Chartered Accountants Wylie & Bisset say that a growing desire amongst busy high-flying executives for a greater work/life balance is leading to a rise in numbers of ‘olderpreneurs’; the term given to people in their 50s opting to take control and pursue roles that they have always wanted to do.
According to the Office for National Statistics, the over-50s make up 43% of those who start their own businesses but account for less than a third of employees on workplace payrolls. And the number of self-employed people aged 65 and over more than doubled between 2012 and 2017.
Such figures come as no surprise to Catherine Livingstone, director at Wylie & Bisset, who points out that 50-somethings often have a wealth of experience and the financial clout to start their own companies or re-train themselves in new specialisms.

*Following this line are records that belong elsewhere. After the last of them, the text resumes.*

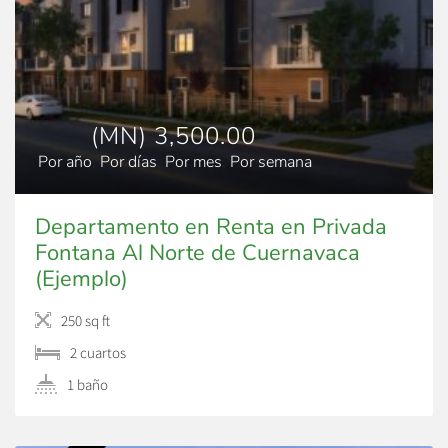
(MN) 3,500.00
Por año
,
Por días
,
Por mes
,
Por semana
Departamento en Renta en Privada
Fontana Al Norte de Cuernavaca
(Ejemplo)
250 sq ft
2 сuartos
1 baño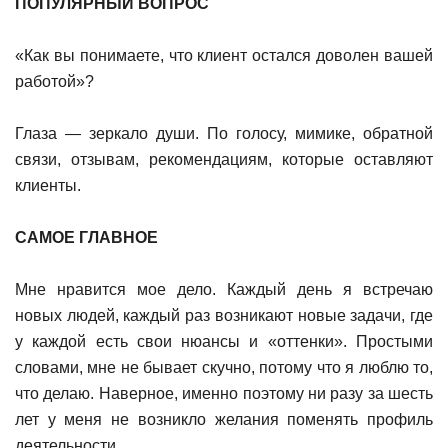
ПОПУЛЯРНЫЙ ВОПРОС
«Как вы понимаете, что клиент остался доволен вашей
работой»?
Глаза — зеркало души. По голосу, мимике, обратной
связи, отзывам, рекомендациям, которые оставляют
клиенты.
САМОЕ ГЛАВНОЕ
Мне нравится мое дело. Каждый день я встречаю
новых людей, каждый раз возникают новые задачи, где
у каждой есть свои нюансы и «оттенки». Простыми
словами, мне не бывает скучно, потому что я люблю то,
что делаю. Наверное, именно поэтому ни разу за шесть
лет у меня не возникло желания поменять профиль
деятельности.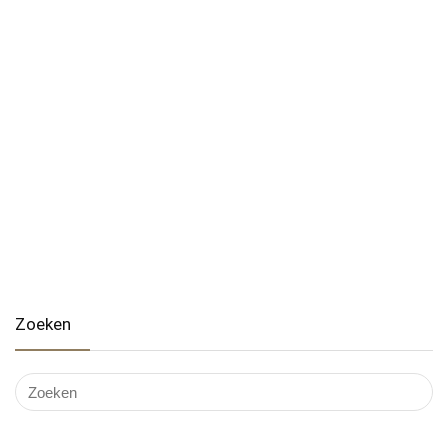
Zoeken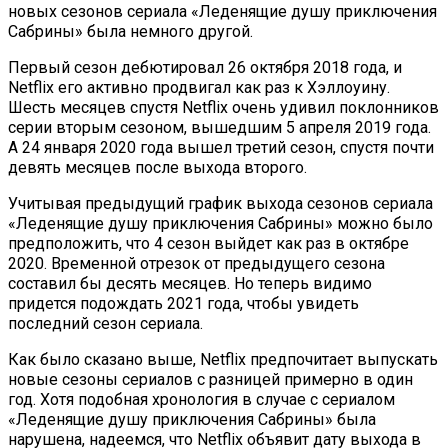
новых сезонов сериала «Леденящие душу приключения
Сабрины» была немного другой.
Первый сезон дебютировал 26 октября 2018 года, и
Netflix его активно продвигал как раз к Хэллоуину.
Шесть месяцев спустя Netflix очень удивил поклонников
серии вторым сезоном, вышедшим 5 апреля 2019 года.
А 24 января 2020 года вышел третий сезон, спустя почти
девять месяцев после выхода второго.
Учитывая предыдущий график выхода сезонов сериала
«Леденящие душу приключения Сабрины» можно было
предположить, что 4 сезон выйдет как раз в октябре
2020. Временной отрезок от предыдущего сезона
составил бы десять месяцев. Но теперь видимо
придется подождать 2021 года, чтобы увидеть
последний сезон сериала.
Как было сказано выше, Netflix предпочитает выпускать
новые сезоны сериалов с разницей примерно в один
год. Хотя подобная хронология в случае с сериалом
«Леденящие душу приключения Сабрины» была
нарушена, надеемся, что Netflix объявит дату выхода в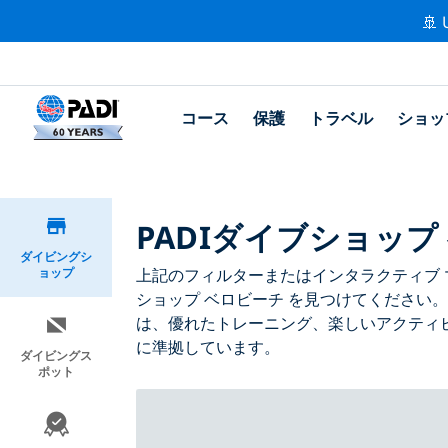
🚢 
コース
保護
トラベル
ショッ
PADIダイブショップ
ダイビングシ
ョップ
上記のフィルターまたはインタラクティブ マ
ショップ ベロビーチ を見つけてください。
は、優れたトレーニング、楽しいアクティビ
に準拠しています。
ダイビングス
ポット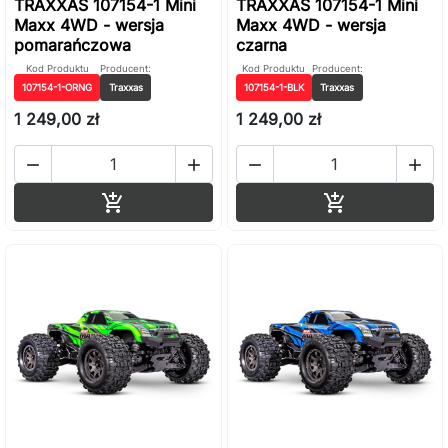
TRAXXAS 107154-1 Mini
TRAXXAS 107154-1 Mini
Maxx 4WD - wersja
Maxx 4WD - wersja
pomarańczowa
czarna
Kod Produktu
Producent:
Kod Produktu
Producent:
107154-1-ORNG
Traxxas
107154-1-BLK
Traxxas
1 249,00 zł
1 249,00 zł




Dodaj do koszyka
Dodaj do ko

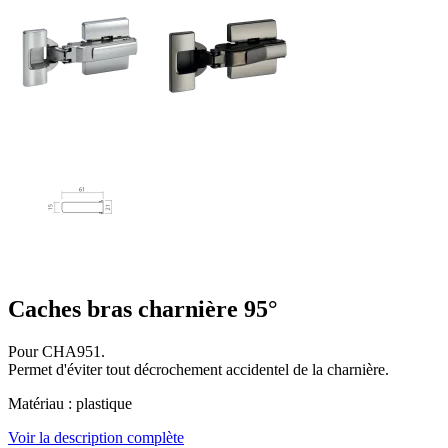
Caches bras charnière 95°
Pour CHA951.
Permet d'éviter tout décrochement accidentel de la charnière.
Matériau : plastique
Voir la description complète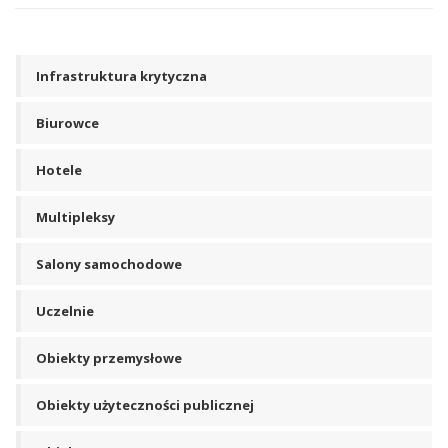
Infrastruktura krytyczna
Biurowce
Hotele
Multipleksy
Salony samochodowe
Uczelnie
Obiekty przemysłowe
Obiekty użyteczności publicznej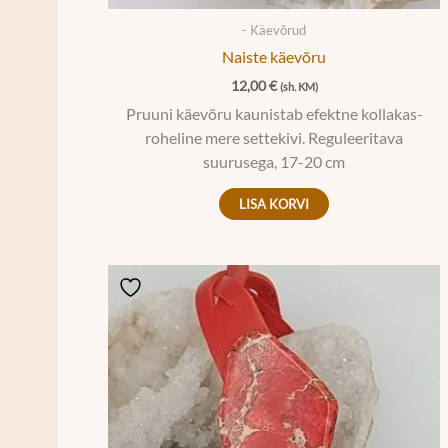
- Käevõrud
Naiste käevõru
12,00
€
(sh. KM)
Pruuni käevõru kaunistab efektne kollakas-
roheline mere settekivi. Reguleeritava
suurusega, 17-20 cm
LISA KORVI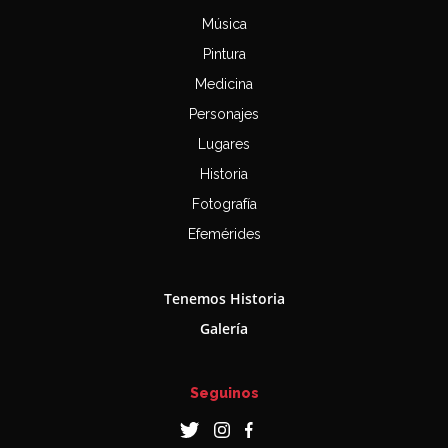
Música
Pintura
Medicina
Personajes
Lugares
Historia
Fotografía
Efemérides
Tenemos Historia
Galería
Seguinos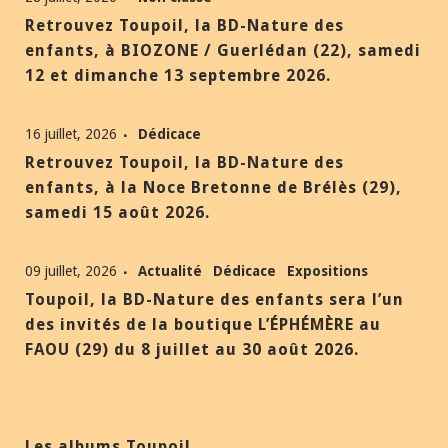
Retrouvez Toupoil, la BD-Nature des
enfants, à BIOZONE / Guerlédan (22), samedi
12 et dimanche 13 septembre 2026.
16 juillet, 2026
Dédicace
Retrouvez Toupoil, la BD-Nature des
enfants, à la Noce Bretonne de Brélès (29),
samedi 15 août 2026.
09 juillet, 2026
Actualité
Dédicace
Expositions
Toupoil, la BD-Nature des enfants sera l’un
des invités de la boutique L’ÉPHÉMÈRE au
FAOU (29) du 8 juillet au 30 août 2026.
Les albums Toupoil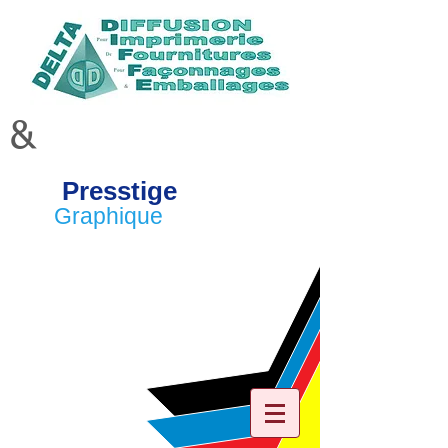
&
Presstige
Graphique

“We’re currently working with several businesses whose founders have had a very successful career and decided to bring their working life within their own control in a business model that enables them to pick and choose projects rather than being in employed positions with various onerous commitments and obligations attached to demanding directorships and managerial roles,” she said.
“A recent example is a former senior executive of an international company whose position required regular transatlantic commutes. We helped him establish his consultancy, part of the impetus for which was to achieve a better work/life balance to enable him to spend more time with his family. He has since commented he has achieved the best of both worlds by taking on those projects he finds rewarding while regaining control over his workload.”

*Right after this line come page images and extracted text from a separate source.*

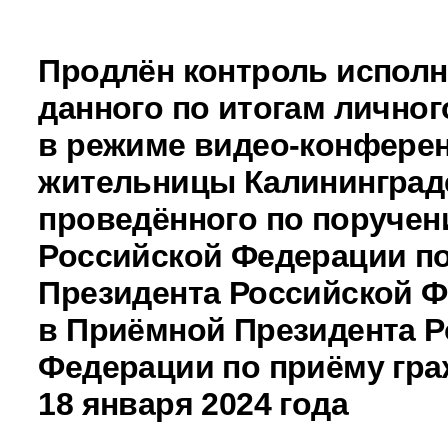
Продлён контроль исполн
данного по итогам личног
в режиме видео-конферен
жительницы Калининградс
проведённого по поручен
Российской Федерации 
Президента Российской 
в Приёмной Президента Р
Федерации по приёму гра
18 января 2024 года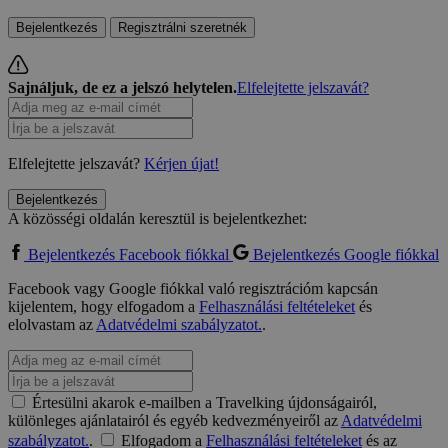
Bejelentkezés
Regisztrálni szeretnék
Sajnáljuk, de ez a jelszó helytelen.
Elfelejtette jelszavát?
Elfelejtette jelszavát?
Kérjen újat!
Bejelentkezés
A közösségi oldalán keresztül is bejelentkezhet:
Bejelentkezés Facebook fiókkal
Bejelentkezés Google fiókkal
Facebook vagy Google fiókkal való regisztrációm kapcsán
kijelentem, hogy elfogadom a
Felhasználási feltételeket
és
elolvastam az
Adatvédelmi szabályzatot.
.
Értesülni akarok e-mailben a Travelking újdonságairól,
különleges ajánlatairól és egyéb kedvezményeiről az
Adatvédelmi
szabályzatot.
.
Elfogadom a
Felhasználási feltételeket
és az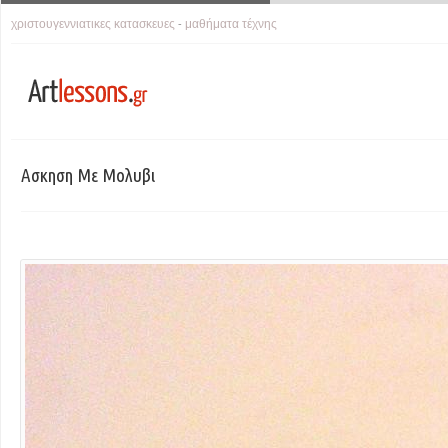
χριστουγεννιατικες κατασκευες
μαθήματα τέχνης
-
Ασκηση Με Μολυβι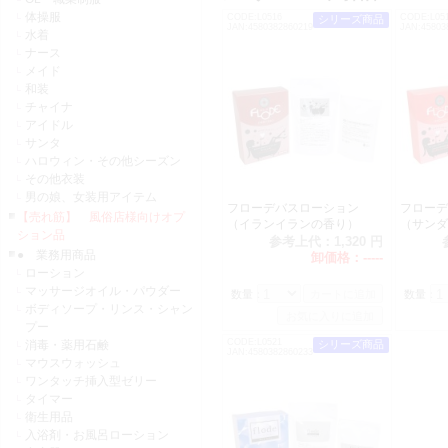
体操服
CODE:L0516
CODE:L05
シリーズ商品
JAN:4580382860219
JAN:45803
水着
ナース
メイド
和装
チャイナ
アイドル
サンタ
ハロウィン・その他シーズン
その他衣装
男の娘、女装用アイテム
フローデバスローション
フロー
【売れ筋】 風俗店様向けオプ
（イランイランの香り）
（サンダ
ション品
参考上代：
1,320 円
● 業務用商品
卸価格：
-----
ローション
マッサージオイル・パウダー
数量：
数量：
ボディソープ・リンス・シャン
プー
CODE:L0521
消毒・薬用石鹸
シリーズ商品
JAN:4580382860233
マウスウォッシュ
ワンタッチ挿入型ゼリー
タイマー
衛生用品
入浴剤・お風呂ローション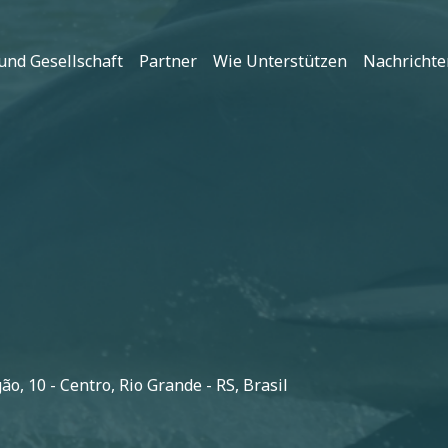
und Gesellschaft
Partner
Wie Unterstützen
Nachrichte
o, 10 - Centro, Rio Grande - RS, Brasil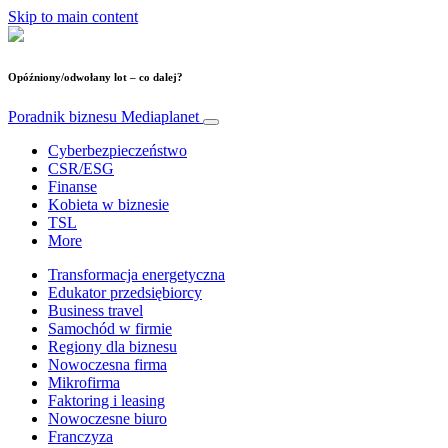
Skip to main content
Opóźniony/odwołany lot – co dalej?
Poradnik biznesu
Mediaplanet
Cyberbezpieczeństwo
CSR/ESG
Finanse
Kobieta w biznesie
TSL
More
Transformacja energetyczna
Edukator przedsiębiorcy
Business travel
Samochód w firmie
Regiony dla biznesu
Nowoczesna firma
Mikrofirma
Faktoring i leasing
Nowoczesne biuro
Franczyza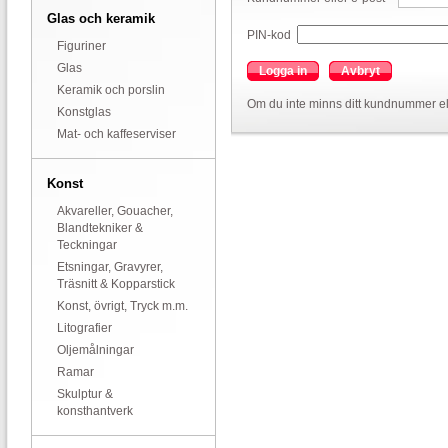
Glas och keramik
PIN-kod
Figuriner
Glas
Logga in
Avbryt
Keramik och porslin
Om du inte minns ditt kundnummer el
Konstglas
Mat- och kaffeserviser
Konst
Akvareller, Gouacher,
Blandtekniker &
Teckningar
Etsningar, Gravyrer,
Träsnitt & Kopparstick
Konst, övrigt, Tryck m.m.
Litografier
Oljemålningar
Ramar
Skulptur &
konsthantverk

Her advice to prospective ‘olderpreneurs’ is to consider the business structure best suited to their needs and to take accounting and tax advice to ensure they operate in the most tax-efficient manner.

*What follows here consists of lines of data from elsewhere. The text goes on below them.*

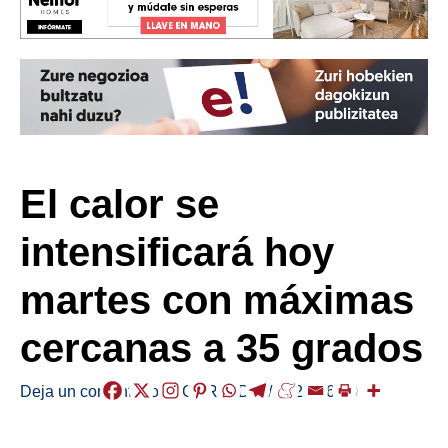
El calor se
intensificará hoy
martes con máximas
cercanas a 35 grados
Deja un comentario
/
EGURALDIA
/
2025-06-10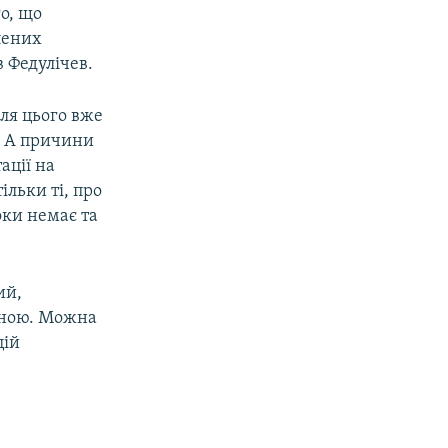
о, що
лених
 Федулічев.
ля цього вже
. А причини
ації на
льки ті, про
оки немає та
ий,
чною. Можна
цій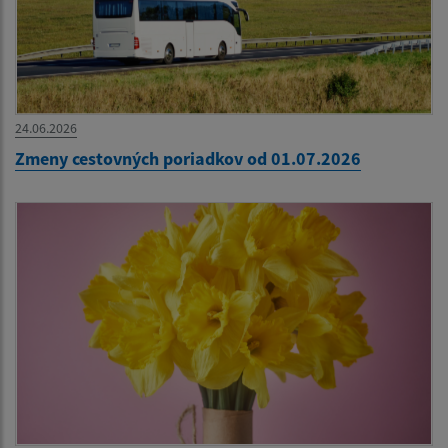
24.06.2026
Zmeny cestovných poriadkov od 01.07.2026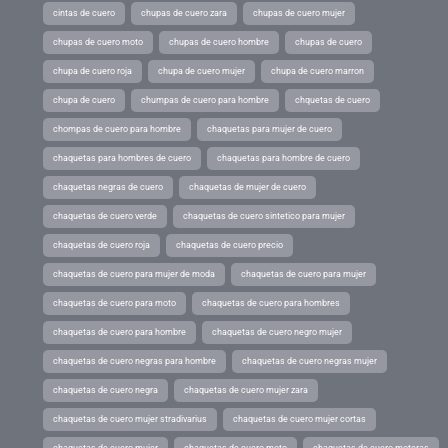
cintas de cuero
chupas de cuero zara
chupas de cuero mujer
chupas de cuero moto
chupas de cuero hombre
chupas de cuero
chupa de cuero roja
chupa de cuero mujer
chupa de cuero marron
chupa de cuero
chumpas de cuero para hombre
chquetas de cuero
chompas de cuero para hombre
chaquetas para mujer de cuero
chaquetas para hombres de cuero
chaquetas para hombre de cuero
chaquetas negras de cuero
chaquetas de mujer de cuero
chaquetas de cuero verde
chaquetas de cuero sintetico para mujer
chaquetas de cuero roja
chaquetas de cuero precio
chaquetas de cuero para mujer de moda
chaquetas de cuero para mujer
chaquetas de cuero para moto
chaquetas de cuero para hombres
chaquetas de cuero para hombre
chaquetas de cuero negro mujer
chaquetas de cuero negras para hombre
chaquetas de cuero negras mujer
chaquetas de cuero negra
chaquetas de cuero mujer zara
chaquetas de cuero mujer stradivarius
chaquetas de cuero mujer cortas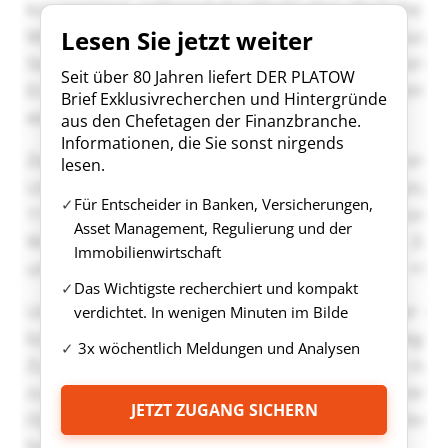
Lesen Sie jetzt weiter
Seit über 80 Jahren liefert DER PLATOW
Brief Exklusivrecherchen und Hintergründe
aus den Chefetagen der Finanzbranche.
Informationen, die Sie sonst nirgends
lesen.
Für Entscheider in Banken, Versicherungen,
Asset Management, Regulierung und der
Immobilienwirtschaft
Das Wichtigste recherchiert und kompakt
verdichtet. In wenigen Minuten im Bilde
3x wöchentlich Meldungen und Analysen
JETZT ZUGANG SICHERN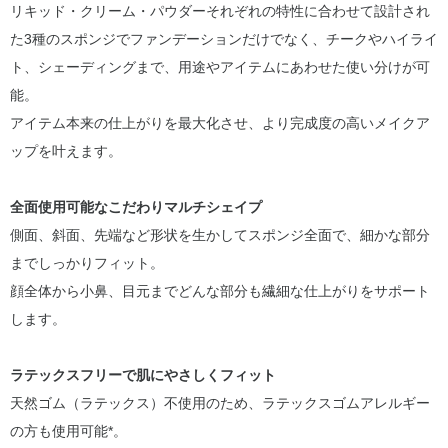
リキッド・クリーム・パウダーそれぞれの特性に合わせて設計され
た3種のスポンジでファンデーションだけでなく、チークやハイライ
ト、シェーディングまで、用途やアイテムにあわせた使い分けが可
能。
アイテム本来の仕上がりを最大化させ、より完成度の高いメイクア
ップを叶えます。
全面使用可能なこだわりマルチシェイプ
側面、斜面、先端など形状を生かしてスポンジ全面で、細かな部分
までしっかりフィット。
顔全体から小鼻、目元までどんな部分も繊細な仕上がりをサポート
します。
ラテックスフリーで肌にやさしくフィット
天然ゴム（ラテックス）不使用のため、ラテックスゴムアレルギー
の方も使用可能*。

“In our experience, ‘olderpreneurs’ establishing their own businesses do so because they want to focus on those aspects of business that they enjoy, rather than getting bogged down with other obligations that can go hand-in-hand with senior directorships and managerial positions,” she said.
“Ensuring that they have quality accountancy advice and support at hand as and when needed frees them up to spend time on those aspects of business that they enjoy, secure in the knowledge that they are fully compliant with all the everchanging accountancy and tax rules and regulations.”